= Exercise details =
Every line with the string "Saniko" in it belongs in your answer, so copy them all from the data.

Stored data entries
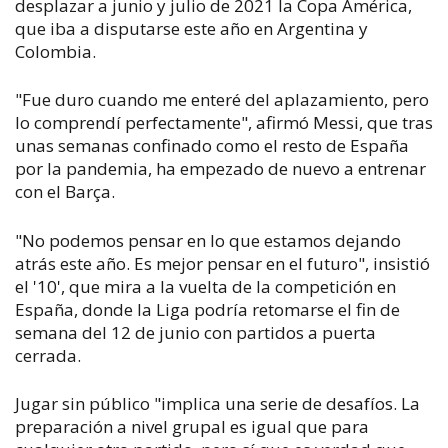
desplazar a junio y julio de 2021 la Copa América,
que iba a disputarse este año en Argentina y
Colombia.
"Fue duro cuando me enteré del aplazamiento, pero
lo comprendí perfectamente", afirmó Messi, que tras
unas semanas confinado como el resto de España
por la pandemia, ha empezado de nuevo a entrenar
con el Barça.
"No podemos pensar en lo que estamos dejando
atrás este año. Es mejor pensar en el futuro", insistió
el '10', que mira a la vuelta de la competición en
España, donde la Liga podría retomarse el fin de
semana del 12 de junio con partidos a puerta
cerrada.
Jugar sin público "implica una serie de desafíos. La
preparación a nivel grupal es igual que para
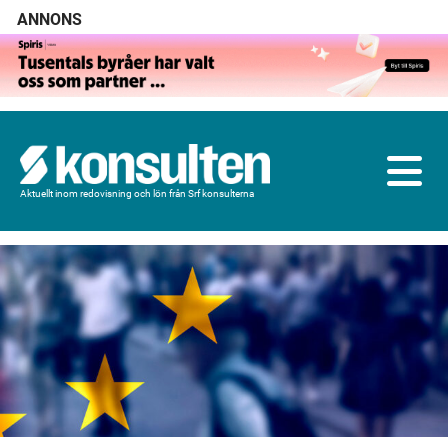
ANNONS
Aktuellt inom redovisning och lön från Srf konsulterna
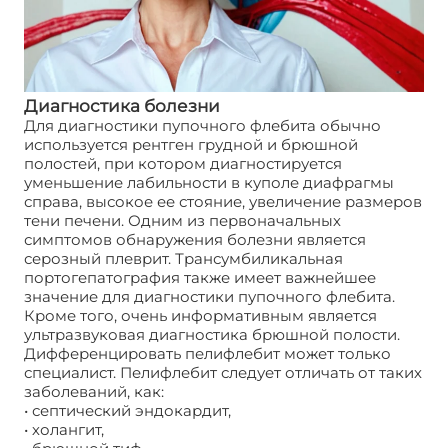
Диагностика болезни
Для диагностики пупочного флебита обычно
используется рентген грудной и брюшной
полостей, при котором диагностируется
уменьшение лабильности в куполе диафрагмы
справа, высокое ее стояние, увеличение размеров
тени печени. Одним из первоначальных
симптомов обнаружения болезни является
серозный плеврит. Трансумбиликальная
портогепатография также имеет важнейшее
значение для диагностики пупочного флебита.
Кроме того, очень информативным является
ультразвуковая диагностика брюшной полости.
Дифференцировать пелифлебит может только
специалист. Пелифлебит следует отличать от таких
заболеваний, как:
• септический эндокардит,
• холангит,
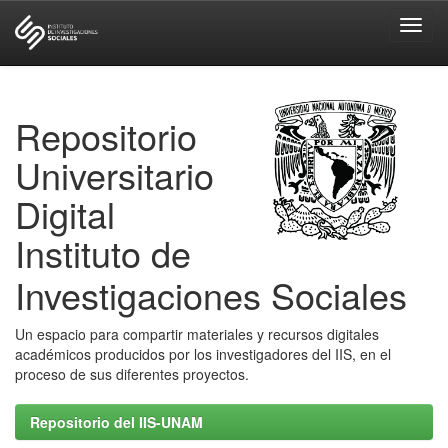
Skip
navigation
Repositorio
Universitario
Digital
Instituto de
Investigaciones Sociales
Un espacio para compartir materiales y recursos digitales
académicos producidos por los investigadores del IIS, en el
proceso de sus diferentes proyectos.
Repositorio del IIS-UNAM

==

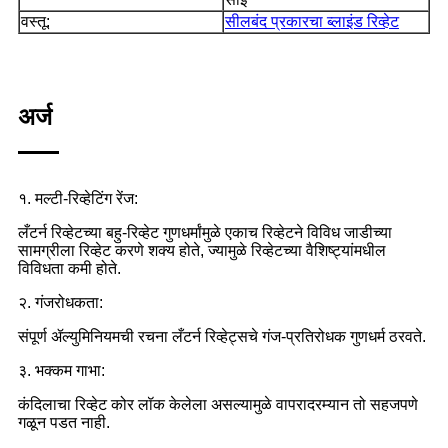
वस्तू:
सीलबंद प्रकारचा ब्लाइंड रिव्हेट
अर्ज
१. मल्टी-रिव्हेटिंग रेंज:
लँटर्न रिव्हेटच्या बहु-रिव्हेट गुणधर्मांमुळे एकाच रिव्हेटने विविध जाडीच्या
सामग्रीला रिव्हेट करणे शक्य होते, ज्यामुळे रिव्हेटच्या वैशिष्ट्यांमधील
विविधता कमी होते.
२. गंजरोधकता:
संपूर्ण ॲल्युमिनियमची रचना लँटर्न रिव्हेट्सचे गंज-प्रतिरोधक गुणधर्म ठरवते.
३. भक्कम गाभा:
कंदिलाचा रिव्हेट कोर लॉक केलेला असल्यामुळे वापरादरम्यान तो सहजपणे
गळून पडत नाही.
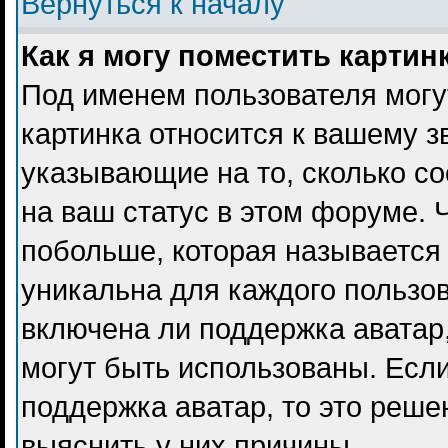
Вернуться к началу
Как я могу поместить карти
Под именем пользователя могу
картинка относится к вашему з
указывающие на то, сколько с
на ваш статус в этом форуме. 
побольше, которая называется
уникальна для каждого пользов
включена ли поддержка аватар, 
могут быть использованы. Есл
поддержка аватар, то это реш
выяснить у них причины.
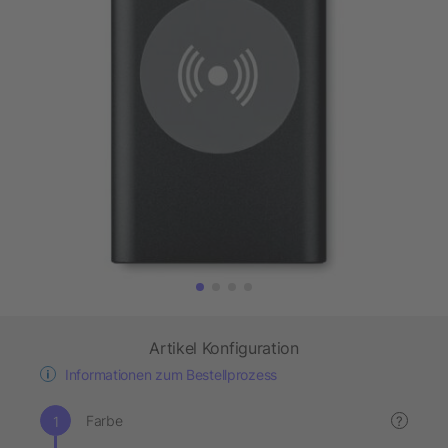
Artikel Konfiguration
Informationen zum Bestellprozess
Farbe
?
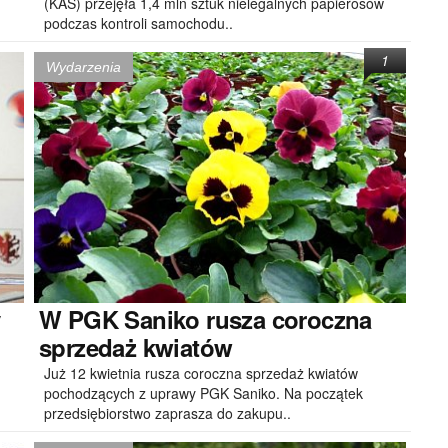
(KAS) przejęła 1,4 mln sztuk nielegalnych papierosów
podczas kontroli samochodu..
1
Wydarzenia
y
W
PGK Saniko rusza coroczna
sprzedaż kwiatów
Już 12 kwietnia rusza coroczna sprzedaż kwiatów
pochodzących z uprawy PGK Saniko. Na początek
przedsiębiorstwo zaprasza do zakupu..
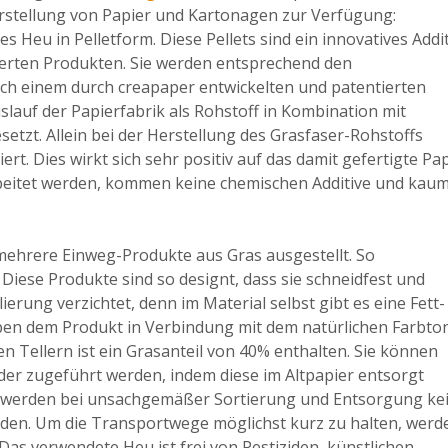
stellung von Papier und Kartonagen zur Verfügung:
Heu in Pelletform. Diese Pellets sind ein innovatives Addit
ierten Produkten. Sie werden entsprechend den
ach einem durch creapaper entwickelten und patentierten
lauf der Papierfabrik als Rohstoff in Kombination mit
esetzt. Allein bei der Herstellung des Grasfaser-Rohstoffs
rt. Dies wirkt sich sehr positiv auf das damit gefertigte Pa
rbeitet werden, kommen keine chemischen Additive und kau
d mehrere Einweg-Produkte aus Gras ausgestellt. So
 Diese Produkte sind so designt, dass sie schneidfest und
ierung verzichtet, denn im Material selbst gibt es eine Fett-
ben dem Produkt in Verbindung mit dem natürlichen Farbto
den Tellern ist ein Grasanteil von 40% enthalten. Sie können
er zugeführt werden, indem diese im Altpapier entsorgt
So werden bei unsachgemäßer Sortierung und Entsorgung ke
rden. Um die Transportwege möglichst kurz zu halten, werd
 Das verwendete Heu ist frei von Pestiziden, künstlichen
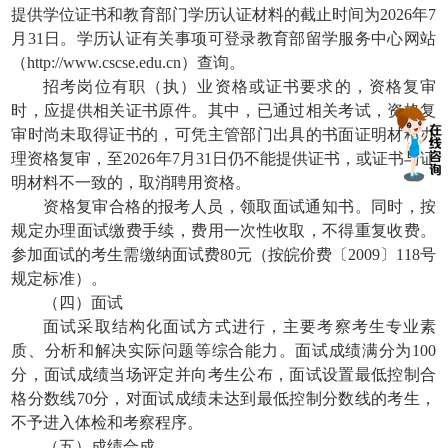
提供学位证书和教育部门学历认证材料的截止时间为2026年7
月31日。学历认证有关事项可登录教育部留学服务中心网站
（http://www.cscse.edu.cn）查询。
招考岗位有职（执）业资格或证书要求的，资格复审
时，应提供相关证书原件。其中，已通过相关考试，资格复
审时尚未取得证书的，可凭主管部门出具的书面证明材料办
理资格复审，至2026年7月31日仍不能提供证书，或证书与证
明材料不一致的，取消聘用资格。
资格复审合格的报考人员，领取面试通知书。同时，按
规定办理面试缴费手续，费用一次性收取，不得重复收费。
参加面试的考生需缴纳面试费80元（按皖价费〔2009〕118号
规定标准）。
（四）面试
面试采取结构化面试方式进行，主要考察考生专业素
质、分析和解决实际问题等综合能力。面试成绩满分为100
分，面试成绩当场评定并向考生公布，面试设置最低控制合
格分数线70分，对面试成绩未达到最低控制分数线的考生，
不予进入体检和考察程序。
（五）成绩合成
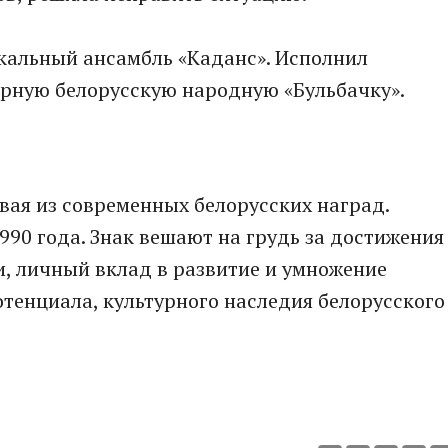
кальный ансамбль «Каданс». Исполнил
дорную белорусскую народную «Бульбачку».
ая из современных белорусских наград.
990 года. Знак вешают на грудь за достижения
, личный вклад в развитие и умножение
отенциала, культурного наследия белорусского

...

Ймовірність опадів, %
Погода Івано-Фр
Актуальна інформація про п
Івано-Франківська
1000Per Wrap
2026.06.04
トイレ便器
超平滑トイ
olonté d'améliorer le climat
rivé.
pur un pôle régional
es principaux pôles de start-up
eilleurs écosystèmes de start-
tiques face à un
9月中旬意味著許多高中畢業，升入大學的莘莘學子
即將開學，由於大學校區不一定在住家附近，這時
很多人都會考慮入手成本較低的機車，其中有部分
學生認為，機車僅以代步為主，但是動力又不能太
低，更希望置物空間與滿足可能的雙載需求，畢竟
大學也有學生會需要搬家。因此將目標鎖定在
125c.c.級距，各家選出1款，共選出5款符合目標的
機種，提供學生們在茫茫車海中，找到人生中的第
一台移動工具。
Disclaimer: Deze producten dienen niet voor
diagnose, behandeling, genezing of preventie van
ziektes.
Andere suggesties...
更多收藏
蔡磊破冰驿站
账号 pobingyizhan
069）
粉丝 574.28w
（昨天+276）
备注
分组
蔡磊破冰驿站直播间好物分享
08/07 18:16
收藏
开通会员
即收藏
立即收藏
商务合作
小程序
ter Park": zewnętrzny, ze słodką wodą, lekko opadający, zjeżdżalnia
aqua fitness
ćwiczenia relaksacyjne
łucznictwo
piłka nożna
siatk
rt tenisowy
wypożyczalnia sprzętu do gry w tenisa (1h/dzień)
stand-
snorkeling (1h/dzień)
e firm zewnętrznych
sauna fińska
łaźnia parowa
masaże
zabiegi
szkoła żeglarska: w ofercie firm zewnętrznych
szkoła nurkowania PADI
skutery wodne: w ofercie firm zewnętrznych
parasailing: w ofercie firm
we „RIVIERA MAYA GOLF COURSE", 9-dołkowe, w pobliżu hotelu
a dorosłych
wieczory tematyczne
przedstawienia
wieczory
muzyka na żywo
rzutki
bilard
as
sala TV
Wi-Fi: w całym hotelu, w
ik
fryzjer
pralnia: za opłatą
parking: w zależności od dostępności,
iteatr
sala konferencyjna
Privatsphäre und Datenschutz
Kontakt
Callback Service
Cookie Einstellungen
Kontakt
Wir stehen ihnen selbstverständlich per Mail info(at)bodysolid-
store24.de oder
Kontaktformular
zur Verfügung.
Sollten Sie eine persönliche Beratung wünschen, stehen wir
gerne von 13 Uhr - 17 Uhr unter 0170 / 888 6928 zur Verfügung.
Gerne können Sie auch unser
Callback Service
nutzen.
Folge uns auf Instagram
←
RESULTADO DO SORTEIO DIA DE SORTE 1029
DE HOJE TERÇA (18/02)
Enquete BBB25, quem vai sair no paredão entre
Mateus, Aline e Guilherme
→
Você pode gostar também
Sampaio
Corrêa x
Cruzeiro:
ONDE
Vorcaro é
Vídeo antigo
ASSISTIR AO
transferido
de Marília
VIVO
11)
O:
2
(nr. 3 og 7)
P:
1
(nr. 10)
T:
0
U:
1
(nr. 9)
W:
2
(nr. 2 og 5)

= Answer box =
PGK Saniko rusza coroczna
pochodzących z uprawy PGK Saniko. Na początek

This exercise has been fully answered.